Problem to work on: Your answer must be every line of the data below that holds the string "como", copied exactly.

=== Begin Enclosure ===

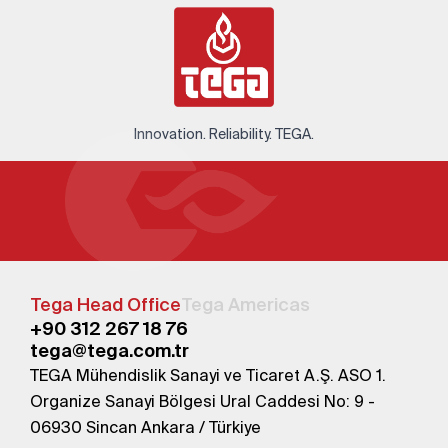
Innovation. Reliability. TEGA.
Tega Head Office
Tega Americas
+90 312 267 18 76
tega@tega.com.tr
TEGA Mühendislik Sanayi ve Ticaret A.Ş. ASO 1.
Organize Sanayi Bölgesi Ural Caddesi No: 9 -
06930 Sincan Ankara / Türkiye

=== End Enclosure ===
=== Begin Enclosure ===

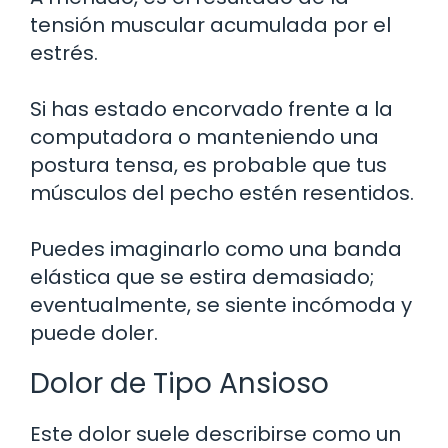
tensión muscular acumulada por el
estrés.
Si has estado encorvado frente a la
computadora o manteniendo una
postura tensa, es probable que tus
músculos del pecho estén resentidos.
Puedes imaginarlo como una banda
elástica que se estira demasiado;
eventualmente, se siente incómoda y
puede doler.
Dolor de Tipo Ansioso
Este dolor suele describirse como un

=== End Enclosure ===

Solution to this task:
Puedes imaginarlo como una banda
Este dolor suele describirse como un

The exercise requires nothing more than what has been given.